--- Exercise goal ---
Print all the data that follows exactly, images excluded.

Saved data entries:
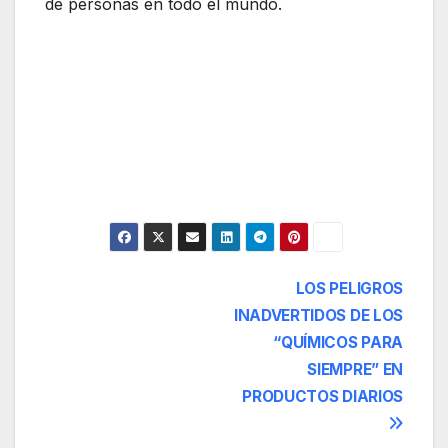
de personas en todo el mundo.
Navegación
LOS PELIGROS
INADVERTIDOS DE LOS
de
“QUÍMICOS PARA
entradas
SIEMPRE” EN
PRODUCTOS DIARIOS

--- Your solution ---
de personas en todo el mundo.
Navegación
LOS PELIGROS
INADVERTIDOS DE LOS
de
“QUÍMICOS PARA
entradas
SIEMPRE” EN
PRODUCTOS DIARIOS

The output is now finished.